Nach Las Hayas erreichen wir dann den richtigen Lorbeerurwald . U. will Lorbeerblätter zum kochen mitnehmen hat diese aber schon vor ein paar Stunden gesammelt sonst wäre jetzt der Zeitpunkt gewesen. Der laut Führer einzigartige Präeiszeit Regenwald ist für den Laien (uns) wenig Beeindruckend. Nach dem überqueren der auf dem Grat verlaufenden Straße wird aus dem breiten Fahrweg ein schmaler Steig. Die letzten Kilometer fünf hinunter nach Vallehermoso joggen wir wieder gemütlich um eine Ablenkung von den Fußschmerzen zu haben. So schlimm ist es aber eigentlich nicht. Je tiefer wir kommen umso besser wird das Wetter und umso wärmer wird es auch. Ein paar Hunde bellen am Gegenhang, bewachen einen kleinen Acker mit einem Einraumbetonquader und zugehörigem Sperrmüll. Artgerechte Haltung ist das gewiss nicht. Am Ende der Serpentinen beginnt Vallehermoso und zieht sich entlang einer guten Straße noch ein, zwei Kilometer in sanften Kurven das Tal hinunter bis zum Ortszentrum.

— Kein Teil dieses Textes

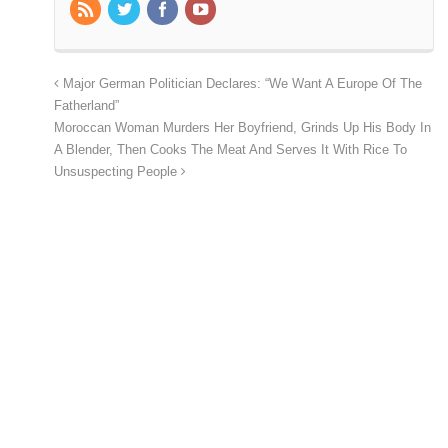
Major German Politician Declares: “We Want A Europe Of The
Fatherland”
Moroccan Woman Murders Her Boyfriend, Grinds Up His Body In
A Blender, Then Cooks The Meat And Serves It With Rice To
Unsuspecting People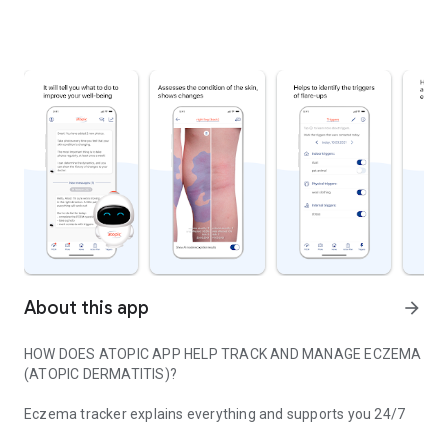
About this app
arrow_forward
HOW DOES ATOPIC APP HELP TRACK AND MANAGE ECZEMA
(ATOPIC DERMATITIS)?
Eczema tracker explains everything and supports you 24/7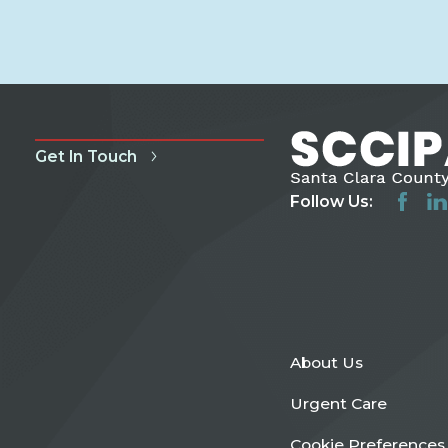
Get In Touch
Follow Us:
About Us
Urgent Care
Cookie Preferences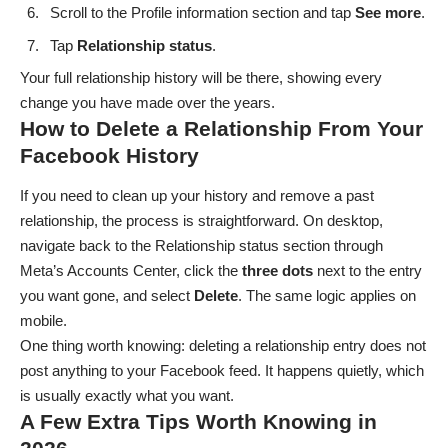
Scroll to the Profile information section and tap
See
more
.
Tap
Relationship
status
.
Your full relationship history will be there, showing every
change you have made over the years.
How to Delete a Relationship From Your
Facebook History
If you need to clean up your history and remove a past
relationship, the process is straightforward. On desktop,
navigate back to the Relationship status section through
Meta’s Accounts Center, click the
three
dots
next to the entry
you want gone, and select
Delete
. The same logic applies on
mobile.
One thing worth knowing: deleting a relationship entry does not
post anything to your Facebook feed. It happens quietly, which
is usually exactly what you want.
A Few Extra Tips Worth Knowing in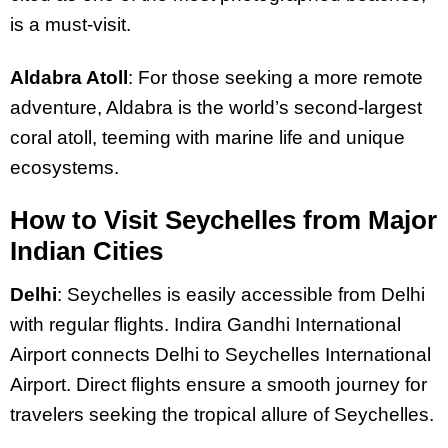
is a must-visit.
Aldabra Atoll
: For those seeking a more remote
adventure, Aldabra is the world’s second-largest
coral atoll, teeming with marine life and unique
ecosystems.
How to Visit Seychelles from Major
Indian Cities
Delhi
: Seychelles is easily accessible from Delhi
with regular flights. Indira Gandhi International
Airport connects Delhi to Seychelles International
Airport. Direct flights ensure a smooth journey for
travelers seeking the tropical allure of Seychelles.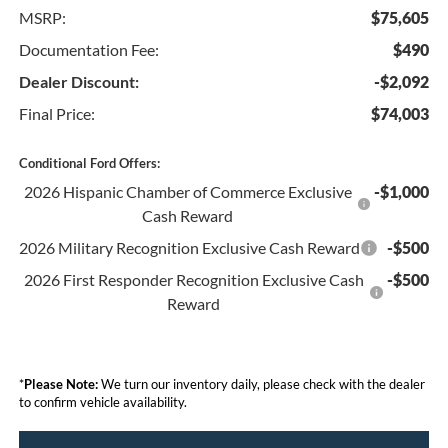
MSRP:
$75,605
Documentation Fee:
$490
Dealer Discount:
-$2,092
Final Price:
$74,003
Conditional Ford Offers:
2026 Hispanic Chamber of Commerce Exclusive
-$1,000
Cash Reward
2026 Military Recognition Exclusive Cash Reward
-$500
2026 First Responder Recognition Exclusive Cash
-$500
Reward
*
Please Note:
We turn our inventory daily, please check with the dealer
to confirm vehicle availability.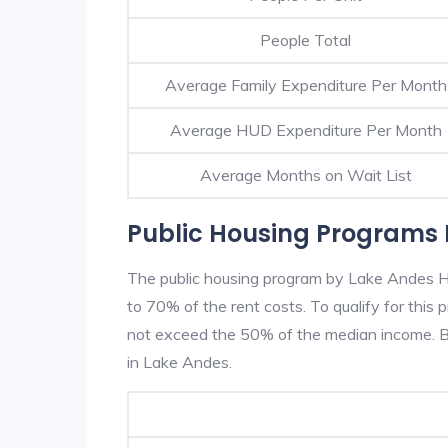
People Total
Average Family Expenditure Per Month
Average HUD Expenditure Per Month
Average Months on Wait List
Public Housing Programs 
The public housing program by Lake Andes HA
to 70% of the rent costs. To qualify for thi
not exceed the 50% of the median income. Be
in Lake Andes.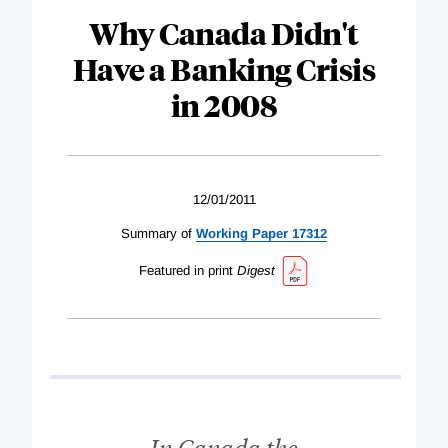
Why Canada Didn't
Have a Banking Crisis
in 2008
12/01/2011
Summary of
Working Paper 17312
Featured in print
Digest
In Canada the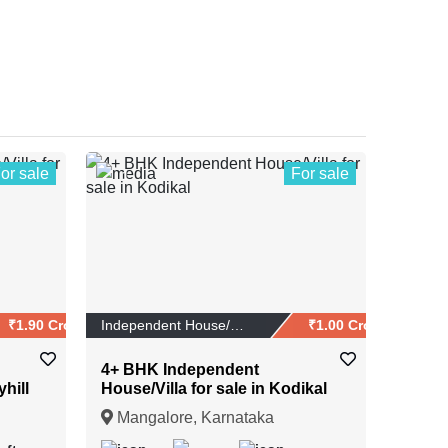
or sale
For sale
1
₹1.90 Crores
Independent House/Vi...
₹1.00 Crores
4+ BHK Independent
yhill
House/Villa for sale in Kodikal
Mangalore, Karnataka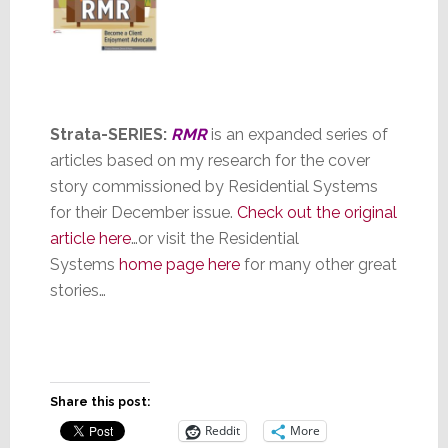
St
rata-SERIES:
RMR
is an expanded series of
articles based on my research for the cover
story commissioned by Residential Systems
for their December issue.
Check out the original
article here
…or visit the Residential
Systems
home page here
for many other great
stories…
Share this post:
Reddit
More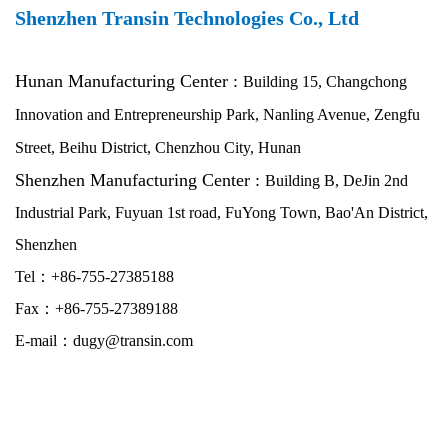
Shenzhen Transin Technologies Co., Ltd
Hunan
Manufacturing Center :
Building 15, Changchong
Innovation and Entrepreneurship Park, Nanling Avenue, Zengfu
Street, Beihu District, Chenzhou City, Hunan
Shenzhen Manufacturing Center :
Building B, DeJin 2nd
Industrial Park, Fuyuan 1st road, FuYong Town, Bao'An District,
Shenzhen
Tel：+86-755-27385188
Fax：+86-755-27389188
E-mail：dugy@transin.com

Wir sind knapp anderthalb Stunden von Abfahrt des letzten und einzigen infrage kommenden Busses am Ziel. Kehren ein, lüften die Füße und trinken Fanta, Cola und Bier. Auf dem Dorfplatz beginnt sich am frühen Abend das Dorf zu sammeln. Ob der Bus wirklich kommt? Ob der Fahrplan aus dem Internet noch gilt? Wir wissen es nicht, U. ist in Charge of Bussing und nervös. Am aus Beton gegossenen Bushaltehäuschen hängt kein unverbindlicher Fahrplan. Können immer ein Taxi nehmen falls uns der öffentliche Nahverkehr im Stich lässt. Bus kommt aber doch. Sagen wo wir hin möchten, Kleingeldakrobatik, hinsetzen und die anderen Fahrgäste so wenig wie möglich anmüffeln. Irgendwer müffelt hier. Ich bin's hoffe ich nicht.
Die Straße entlang der Nordküste La Gomeras ist ziemlich neu, kurvenreich und neben ihr geht es zur linken Seite steil bergab. Busfahrer ist hier ein anstrengender Job, Rechts, Links, Gas, Bremse, Schalten, Schalten, Schalten. Nostromo bringt uns ohne erwähnenswerte Zwischenfälle zurück nach San Sebastian. Das Hotel ist glücklicherweise nur ein paar hundert Meter von der gut ausgebauten Haltestelle weg. Nach dem duschen gehen wir in einem Restaurant am Hauptplatz eine Pizza essen. Die Paella die zu probieren wir eigentlich hierher gekommen sind gibt es leider nicht mehr, dafür ist das Bier so kalt das die Luftfeuchtigkeit an den Krügen zu Eis kondensiert. Durch die Fensterfront können wir das Publikum des zentralen Betonpavillions beim gucken des Classico betrachten. Es geht erstaunlich ruhig zu. Wahrscheinlich zeigen sich die Menschen die nicht von La Gomera aufs Festland oder zumindest nach Teneriffa gewechselt sind grundsätzlich durch eine eher ruhige Gemütsverfassung aus. Später versuchen ein paar Katzen etwas von den Gästen in der nähe des Ausgangs zu ergattern werden aber von der Bedienung verjagt.